Enhanced CBT (CBT-E) is an effective treatment for the majority of outpatients with an eating disorder; however in about 30% of patients remission is made difficult. This may be due to the concomitant presence of trauma. Therefore we expect that a combination of CBT-E and EMDR, which is the evidence based treatment for PTSD disorder, would enhance the remission probability. This trial has a parallel group randomized controlled design. All patients who will enter in contact with the Regional Reference Centre for Eating Disorders in Verona and will satisfy inclusion criteria will be randomized to the broad form of CBT-E (CBT-Eb) plus EMDR or CBT-Eb alone. Patients will be evaluated before the treatment, at the end of treatment and after 6 months post-treatment with a set of standardized measure to assess eating disorder symptoms and other possible predisposing and moderating factors.
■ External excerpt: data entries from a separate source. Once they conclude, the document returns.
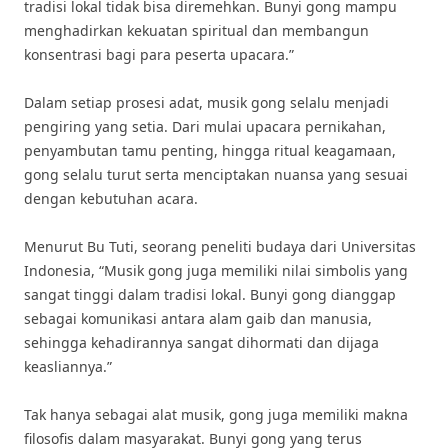
tradisi lokal tidak bisa diremehkan. Bunyi gong mampu
menghadirkan kekuatan spiritual dan membangun
konsentrasi bagi para peserta upacara.”
Dalam setiap prosesi adat, musik gong selalu menjadi
pengiring yang setia. Dari mulai upacara pernikahan,
penyambutan tamu penting, hingga ritual keagamaan,
gong selalu turut serta menciptakan nuansa yang sesuai
dengan kebutuhan acara.
Menurut Bu Tuti, seorang peneliti budaya dari Universitas
Indonesia, “Musik gong juga memiliki nilai simbolis yang
sangat tinggi dalam tradisi lokal. Bunyi gong dianggap
sebagai komunikasi antara alam gaib dan manusia,
sehingga kehadirannya sangat dihormati dan dijaga
keasliannya.”
Tak hanya sebagai alat musik, gong juga memiliki makna
filosofis dalam masyarakat. Bunyi gong yang terus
The efficacy of CBT-E vs CBT-E + EMDR will be evaluated at the end of the treatment and after 6 months in terms of global score of the Eating Disorder Examination. Moreover the changes in other secondary outcomes will be considered. This explorative study may suggest new hypothesis for larger RCTs in order to increase the knowledge on ED.

Detailed Description

Background. The Diagnostic and Statistical Manual of Mental Disorders fifth edition (DSM-5) distinguishes three broad categories of Eating Disorder (ED): anorexia nervosa (AN), bulimia nervosa (BN), and Other Specified Feeding or Eating Disorder (OSFED). The International Classification of Diseases tenth revision (ICD-10) also reports three categories: anorexia nervosa, bulimia nervosa, and atypical eating disorder.
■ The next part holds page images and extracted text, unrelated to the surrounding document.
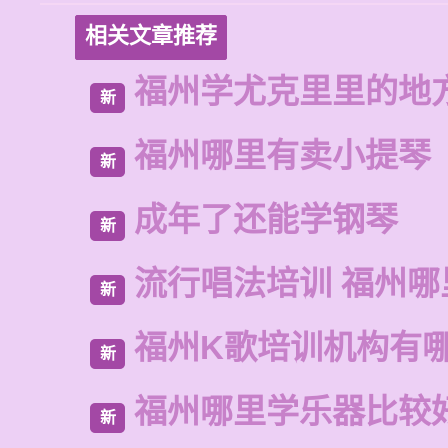
相关文章推荐
福州学尤克里里的地
新
福州哪里有卖小提琴
新
成年了还能学钢琴
新
流行唱法培训 福州哪
新
福州K歌培训机构有
新
福州哪里学乐器比较
新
Anorexia Nervosa (AN). Anorexia nervosa, which primarily affects adolescent girls and young women, is characterized by distorted body image and excessive dieting that lead to severe weight loss with a pathological fear of becoming fat. People affected by anorexia often go to great attempts to hide their behaviour from family and friends. Often people with anorexia have low confidence and poor self-esteem. They can see their weight loss as a positive achievement that can help increase their confidence. It can also contribute to a feeling of gaining control over body weight and shape. The illness can affect people's relationship with family and friends, causing them to withdraw; it can also have an impact on how they perform in education or at work. The seriousness of the physical and emotional consequences of the condition is often not acknowledged or recognised and people with anorexia often do not seek help.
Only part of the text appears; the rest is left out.